# Oak table & bench outdoors



## les chicken (19 Jun 2006)

I have been asked to make a table and bench out of local grown oak for a friend. The wood has been kiln dried and is rough sawn, but it will be planed and sanded smooth.

What is the best finish to use to keep the natural colour with low maintenance.

Or is best to leave it to mother nature, but there is the worry about splitting causing splinters in tender areas :roll: 

As a matter of interest I have been quoted £22 per cubic foot is this reasonable. :?: 

Les


----------



## Sgian Dubh (19 Jun 2006)

The price for the oak is about par for the course for native oak but it does depend a bit on the quality. Kiln dried wouldn't be my first choice for outdoor furniture as it will have been kilned to 10%MC here in the UK-- in the US their white oak would have been kilned down to as low as 6%MC. In its exterior location it will achieve a low point of about 15% and could easily go up to 22%MC in very damp conditions. I'd prefer air dried material in the first place as it would be no lower than 15%MC and, more likely 16 or 17%MC when you buy it.

The best finish for exterior locations always causes debate. Clear finishes deteriorate very quickly if they're not maintained on a regular basis. Yacht/spar varnishes are good but they must be sanded down and recoated every couple of years at the most. Oil finishes are easy to apply but don't offer much protection from anything.

Sikkens make products for exterior use such as decking and these contain light blocking pigments. They might be worth investigating but, again, they're not maintenance free.
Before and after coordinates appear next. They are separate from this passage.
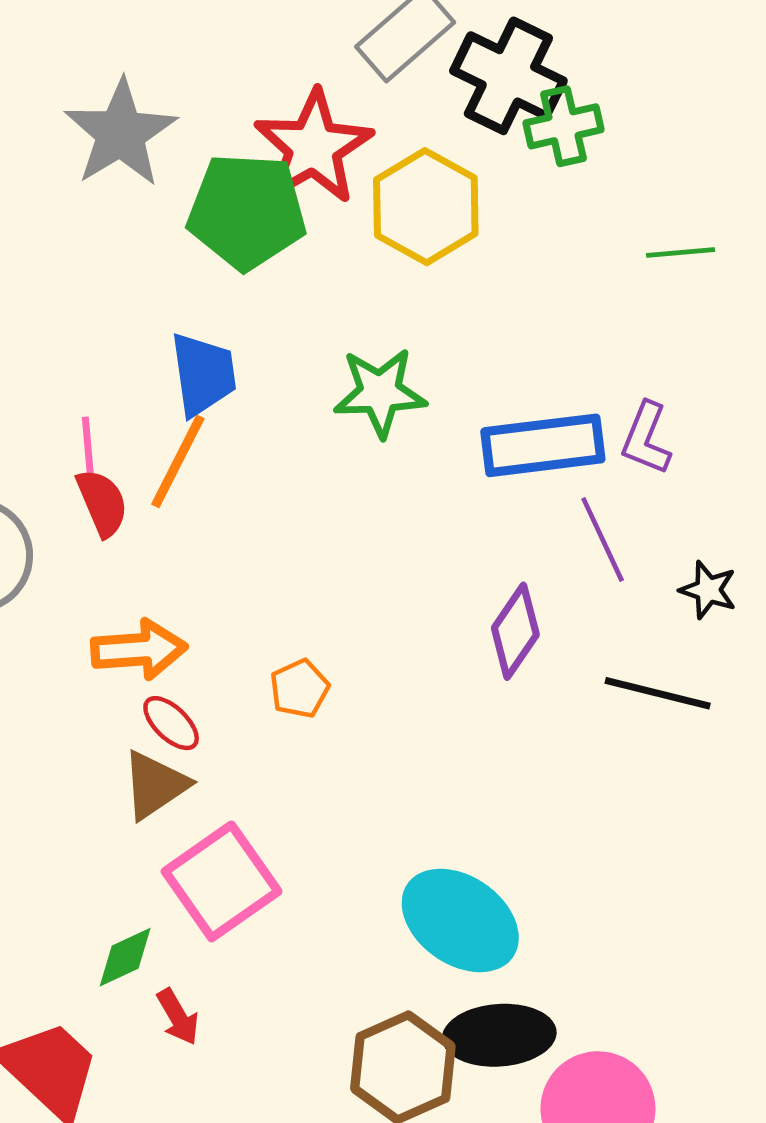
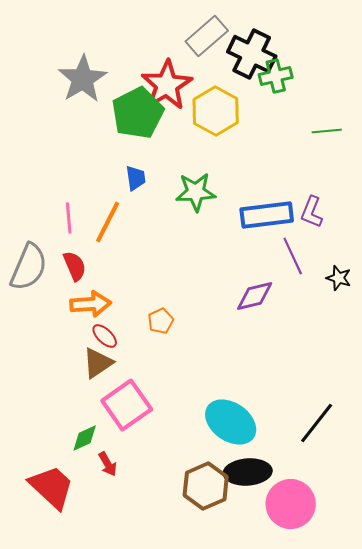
green pentagon: (247, 211) -> (138, 113), turned -30
blue trapezoid: (203, 374) -> (136, 178), moved, size x0.7
red semicircle: (102, 503) -> (75, 266), moved
purple diamond: (515, 631) -> (255, 296), turned 42
black line: (658, 693) -> (317, 423), moved, turned -66

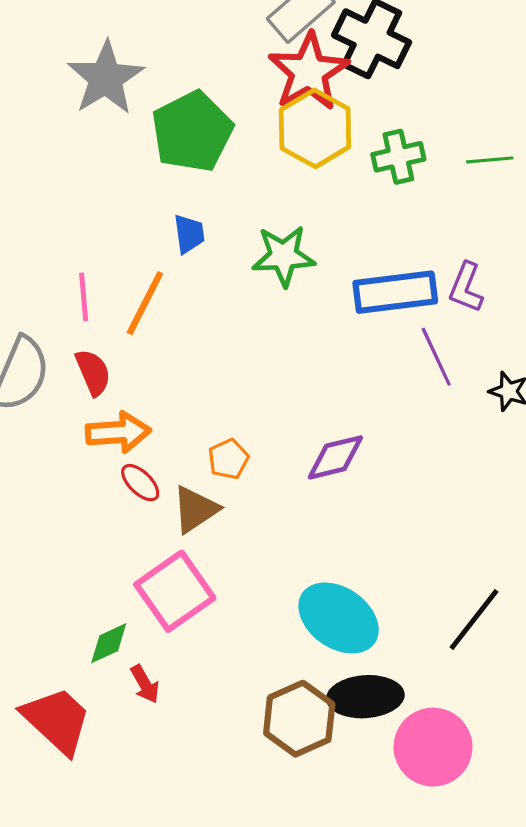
green cross: (276, 76) -> (398, 157), moved
red star: (167, 85) -> (309, 72), moved
purple diamond: (255, 296) -> (335, 457), moved
brown triangle: (98, 363) -> (195, 509), moved

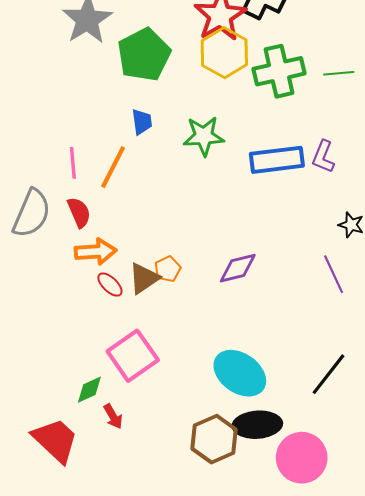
green cross: (398, 157) -> (279, 71), size x1.5
purple line: (436, 357) -> (334, 274), moved
brown triangle: (195, 509) -> (144, 278), moved

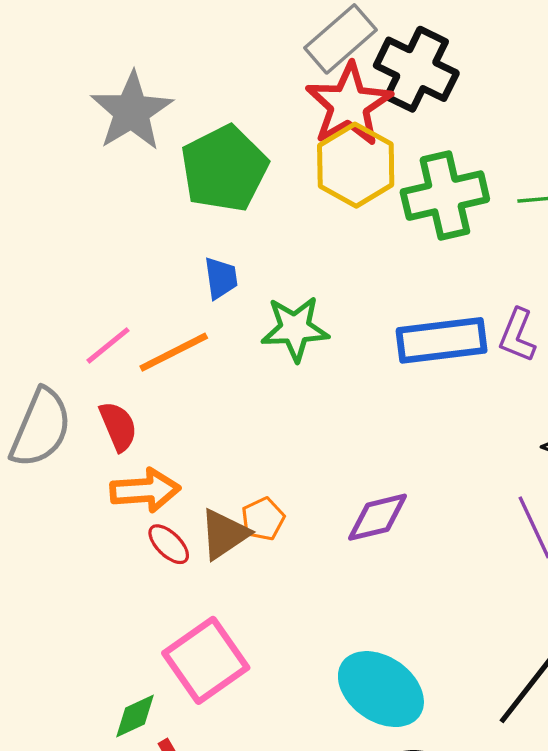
green star: (204, 136) -> (295, 329), moved
pink line: (73, 163) -> (108, 345), turned 56
orange line: (113, 167) -> (174, 352), turned 36

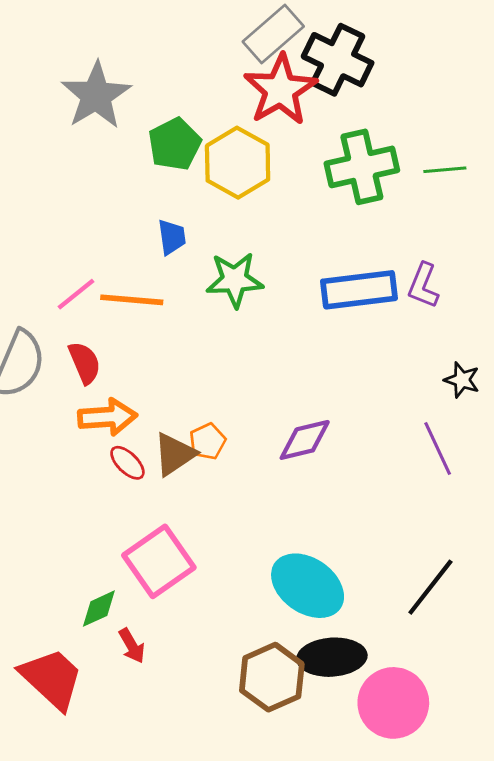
yellow hexagon: (356, 165) -> (238, 163), moved
green pentagon: (224, 169) -> (175, 144), size x0.7
orange line: (174, 352) -> (132, 300), turned 32

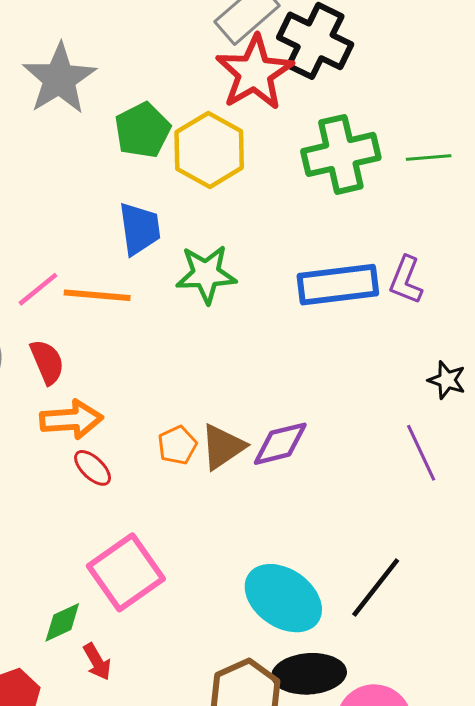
blue trapezoid: (172, 237) -> (139, 229), size x1.4
brown triangle: (175, 454) -> (223, 447), moved
black line: (430, 587) -> (376, 588), moved

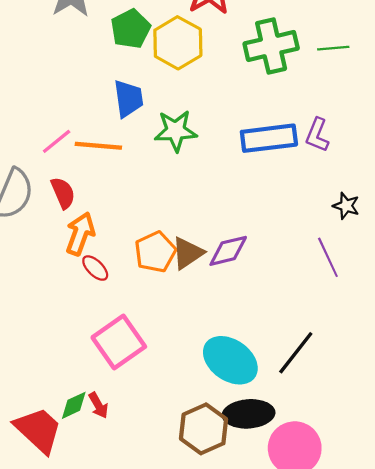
orange arrow: (71, 419) -> (80, 234), turned -66
orange pentagon: (177, 445) -> (155, 252), size x1.5
green diamond: (62, 622) -> (74, 405), moved

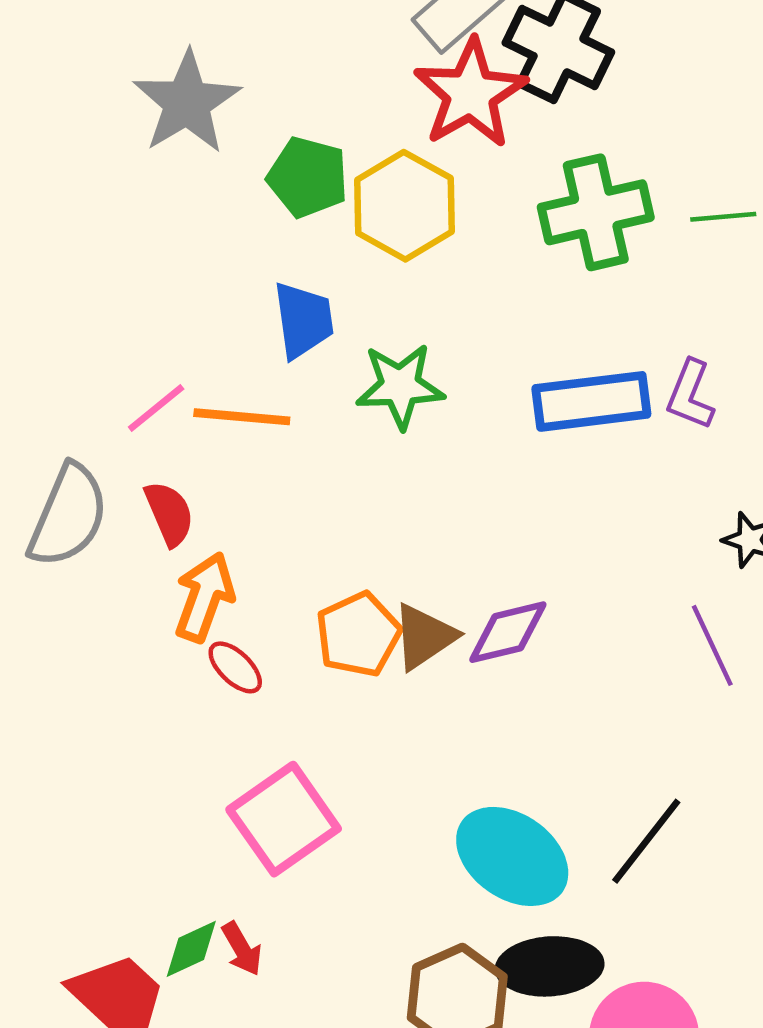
green pentagon: (131, 29) -> (308, 177), turned -30

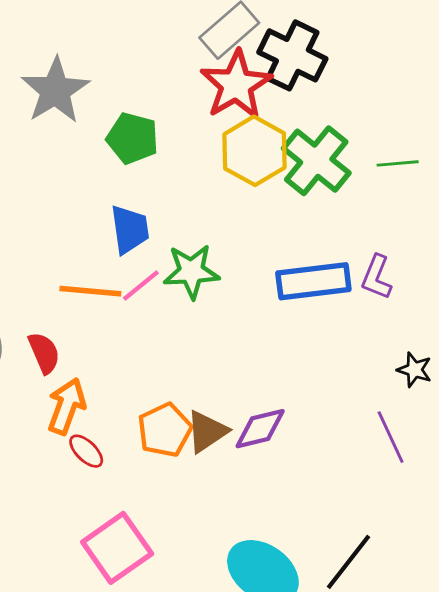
yellow hexagon: (404, 206) -> (255, 151), moved
green cross: (596, 212) -> (316, 161), turned -38
pink line: (156, 408) -> (141, 286), moved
In truth the best protective film for exterior use is one that blocks out all light and excludes air, ie, paint, but paint needs maintenance too.

Frankly, I think the maintenance of exterior hardwood furniture is more of a pain in the pants than just leaving the stuff bare. I've never yet met an owner of outdoor furniture that is willing to keep up with a proper maintenance and repair routine-- the job typically gets put off until next year, and the year after by which time it's always too late. So, in my opinion, unfinished and maintenance free is as good an option as any other-- this lets the oak develop its own natural silvery grey patina, and bare oak is very durable. Slainte.


----------



## RogerS (13 Oct 2006)

Sgian Dubh":3l0m3sph said:


> this lets the oak develop its own natural silvery grey patina, and bare oak is very durable. Slainte.



How long does it take for untreated oak to develop this patina?


----------



## Sgian Dubh (13 Oct 2006)

Gosh Roger. You've revived a long dormant thread! About four months since I responded to the original question.

Between nine months and a year should see the beginning of the silvering effect. It should be well in place by two years. I find it very attractive, but it depends on what you like. It's certainly low maintenance.

However, if you live in a particularly polluted atmosphere (certain parts of industrial cities for example) the timber could turn black rather than silver. Slainte.


----------